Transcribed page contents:
◆ ◆ ◆ ◆ ◆ ◆ ◆
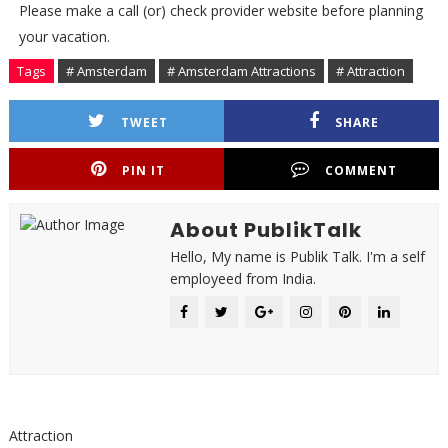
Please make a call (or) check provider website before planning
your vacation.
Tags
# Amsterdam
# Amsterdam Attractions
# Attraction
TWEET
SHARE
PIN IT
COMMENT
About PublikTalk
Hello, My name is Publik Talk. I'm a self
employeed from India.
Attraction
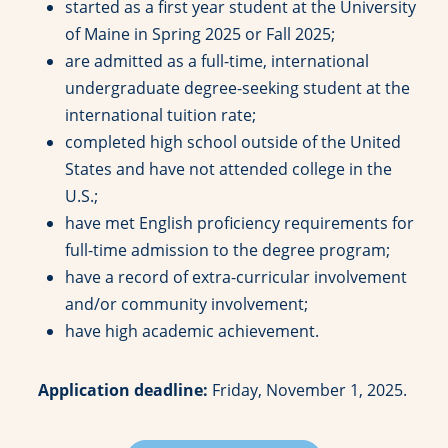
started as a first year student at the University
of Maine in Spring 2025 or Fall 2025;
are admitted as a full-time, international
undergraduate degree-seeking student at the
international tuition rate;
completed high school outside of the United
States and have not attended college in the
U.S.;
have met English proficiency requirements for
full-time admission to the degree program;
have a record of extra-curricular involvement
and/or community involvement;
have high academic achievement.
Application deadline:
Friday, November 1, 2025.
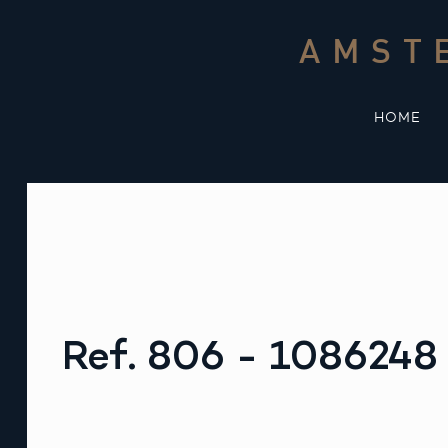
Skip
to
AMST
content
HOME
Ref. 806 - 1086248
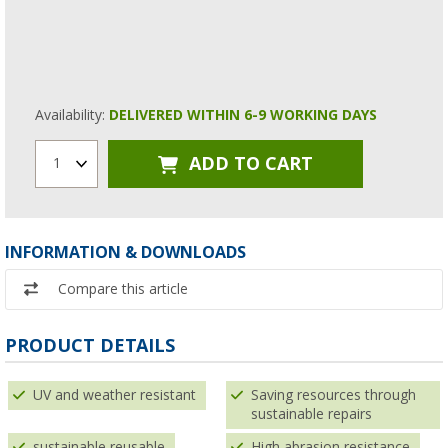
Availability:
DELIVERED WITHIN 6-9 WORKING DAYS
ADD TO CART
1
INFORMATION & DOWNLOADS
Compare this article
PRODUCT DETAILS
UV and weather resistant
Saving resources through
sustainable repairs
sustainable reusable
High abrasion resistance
◆ ◆ ◆ ◆ ◆ ◆ ◆
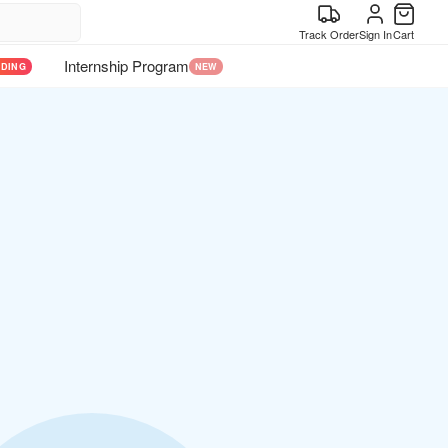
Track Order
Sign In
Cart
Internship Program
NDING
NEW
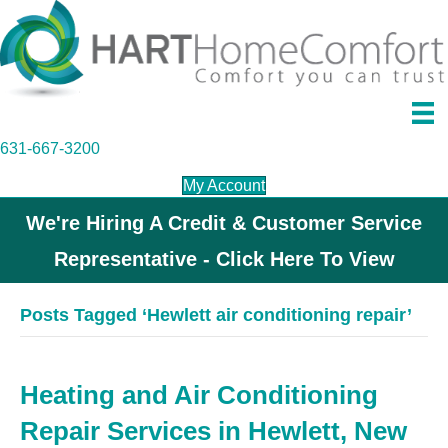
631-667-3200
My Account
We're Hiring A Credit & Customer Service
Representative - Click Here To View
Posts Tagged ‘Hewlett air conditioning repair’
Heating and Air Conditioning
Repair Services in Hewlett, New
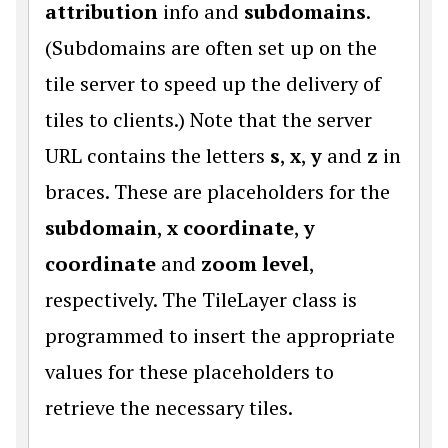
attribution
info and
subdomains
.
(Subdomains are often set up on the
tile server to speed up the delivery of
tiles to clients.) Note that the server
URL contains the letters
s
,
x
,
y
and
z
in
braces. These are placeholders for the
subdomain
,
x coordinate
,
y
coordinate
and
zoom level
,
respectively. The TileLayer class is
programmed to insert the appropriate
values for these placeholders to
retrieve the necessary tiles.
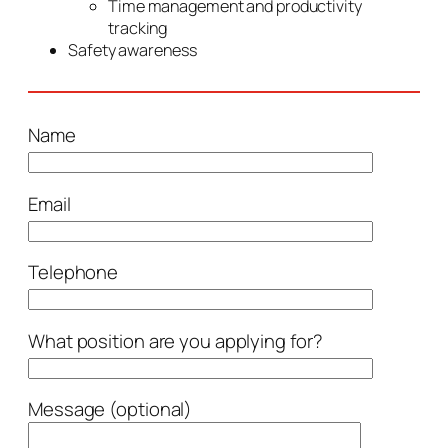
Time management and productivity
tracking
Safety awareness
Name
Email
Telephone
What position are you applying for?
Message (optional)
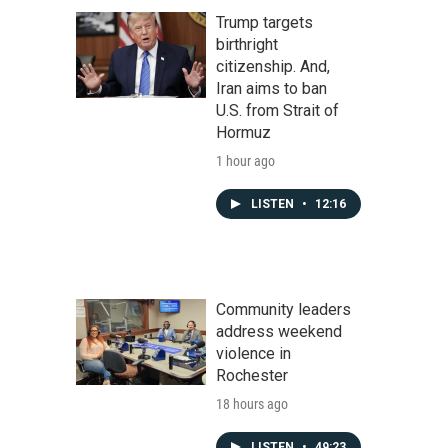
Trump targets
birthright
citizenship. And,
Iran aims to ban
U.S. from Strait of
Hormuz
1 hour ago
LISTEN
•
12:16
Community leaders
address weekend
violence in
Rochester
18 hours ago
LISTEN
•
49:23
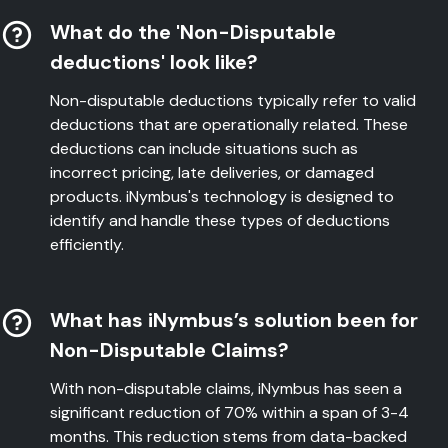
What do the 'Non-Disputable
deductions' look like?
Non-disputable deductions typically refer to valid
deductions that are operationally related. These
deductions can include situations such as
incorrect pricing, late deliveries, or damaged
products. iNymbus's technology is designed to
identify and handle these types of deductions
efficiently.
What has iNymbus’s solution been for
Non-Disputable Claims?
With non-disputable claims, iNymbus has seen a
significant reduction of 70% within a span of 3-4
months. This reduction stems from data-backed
◆ ◆ ◆ ◆ ◆ ◆ ◆
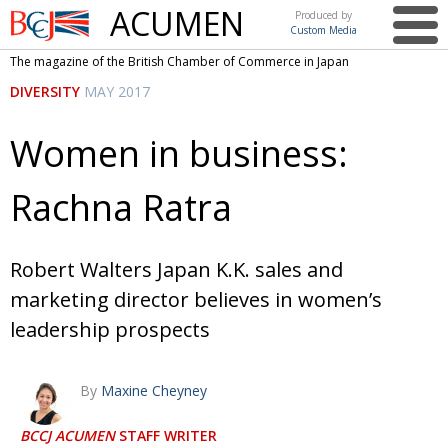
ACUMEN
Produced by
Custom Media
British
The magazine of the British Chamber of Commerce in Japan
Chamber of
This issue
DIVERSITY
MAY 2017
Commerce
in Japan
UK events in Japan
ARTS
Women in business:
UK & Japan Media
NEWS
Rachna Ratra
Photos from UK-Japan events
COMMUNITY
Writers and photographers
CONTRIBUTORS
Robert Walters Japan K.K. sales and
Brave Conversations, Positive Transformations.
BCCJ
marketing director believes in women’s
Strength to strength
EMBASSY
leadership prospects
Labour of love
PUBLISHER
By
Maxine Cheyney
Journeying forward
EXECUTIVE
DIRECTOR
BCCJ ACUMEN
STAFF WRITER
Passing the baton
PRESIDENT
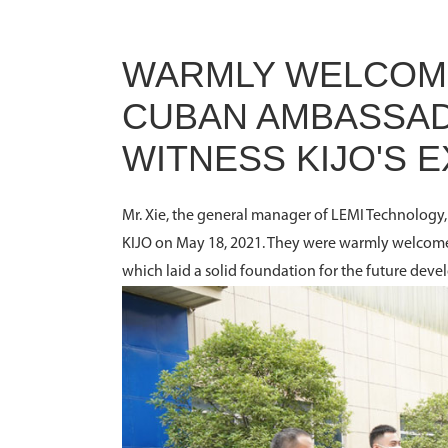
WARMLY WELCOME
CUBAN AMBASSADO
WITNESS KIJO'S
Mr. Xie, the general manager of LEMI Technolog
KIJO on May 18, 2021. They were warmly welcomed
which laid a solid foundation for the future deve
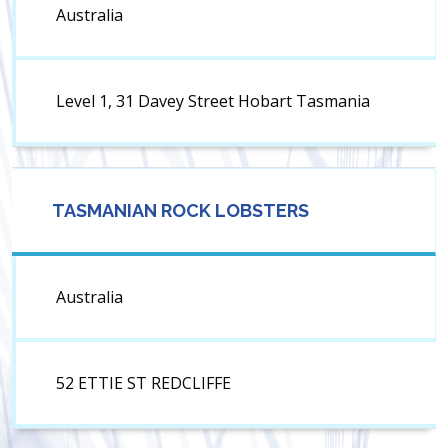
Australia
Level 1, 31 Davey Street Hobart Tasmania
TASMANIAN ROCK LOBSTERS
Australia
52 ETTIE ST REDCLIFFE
◆ ◆ ◆ ◆ ◆ ◆ ◆
• TASK DIRECTIONS:
Please output, exactly as written, the lines above from the one holding "Repair Services in Hewlett, New" through the one holding "months. This reduction stems from data-backed", both included, with the pictures omitted.

• COMPLETED TASK:
Repair Services in Hewlett, New
attribution
info and
subdomains
.
(Subdomains are often set up on the
tile server to speed up the delivery of
tiles to clients.) Note that the server
URL contains the letters
s
,
x
,
y
and
z
in
braces. These are placeholders for the
subdomain
,
x coordinate
,
y
coordinate
and
zoom level
,
respectively. The TileLayer class is
programmed to insert the appropriate
values for these placeholders to
retrieve the necessary tiles.
Time management and productivity
tracking
Safety awareness
Name
Email
Telephone
What position are you applying for?
Message (optional)
Trump targets
birthright
citizenship. And,
Iran aims to ban
U.S. from Strait of
Hormuz
1 hour ago
LISTEN
•
12:16
Community leaders
address weekend
violence in
Rochester
18 hours ago
LISTEN
•
49:23
What do the 'Non-Disputable
deductions' look like?
Non-disputable deductions typically refer to valid
deductions that are operationally related. These
deductions can include situations such as
incorrect pricing, late deliveries, or damaged
products. iNymbus's technology is designed to
identify and handle these types of deductions
efficiently.
What has iNymbus’s solution been for
Non-Disputable Claims?
With non-disputable claims, iNymbus has seen a
significant reduction of 70% within a span of 3-4
months. This reduction stems from data-backed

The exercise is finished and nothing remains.